Assignment –
Your answer should hold only the lines from the one containing "the image resolution)." through the last line below, copied exactly; pictures stay out.

Task input –
************

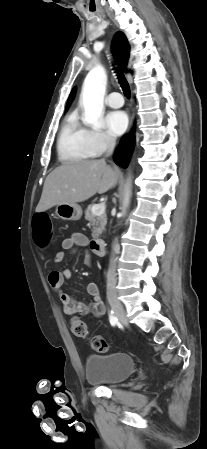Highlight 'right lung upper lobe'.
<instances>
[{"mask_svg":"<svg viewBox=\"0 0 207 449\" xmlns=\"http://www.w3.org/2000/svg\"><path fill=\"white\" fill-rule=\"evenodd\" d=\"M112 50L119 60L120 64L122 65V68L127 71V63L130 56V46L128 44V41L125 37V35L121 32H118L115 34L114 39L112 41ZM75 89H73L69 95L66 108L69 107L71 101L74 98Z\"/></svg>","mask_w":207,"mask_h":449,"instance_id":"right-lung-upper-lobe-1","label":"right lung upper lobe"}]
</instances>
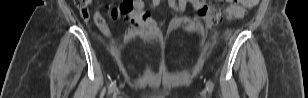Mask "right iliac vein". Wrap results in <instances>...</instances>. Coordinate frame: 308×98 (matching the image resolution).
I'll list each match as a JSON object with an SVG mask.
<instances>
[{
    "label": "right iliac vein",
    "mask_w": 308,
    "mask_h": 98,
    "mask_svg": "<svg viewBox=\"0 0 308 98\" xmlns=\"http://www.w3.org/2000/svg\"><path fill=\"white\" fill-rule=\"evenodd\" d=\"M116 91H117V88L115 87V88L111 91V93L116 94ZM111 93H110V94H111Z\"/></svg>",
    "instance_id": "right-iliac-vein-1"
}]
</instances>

************

Response box –
Mask "right iliac vein". Wrap results in <instances>...</instances>. Coordinate frame: 308×98 (matching the image resolution).
I'll list each match as a JSON object with an SVG mask.
<instances>
[{
    "label": "right iliac vein",
    "mask_w": 308,
    "mask_h": 98,
    "mask_svg": "<svg viewBox=\"0 0 308 98\" xmlns=\"http://www.w3.org/2000/svg\"><path fill=\"white\" fill-rule=\"evenodd\" d=\"M116 91H117V88L115 87V88L111 91V93L116 94ZM111 93H110V94H111Z\"/></svg>",
    "instance_id": "right-iliac-vein-1"
}]
</instances>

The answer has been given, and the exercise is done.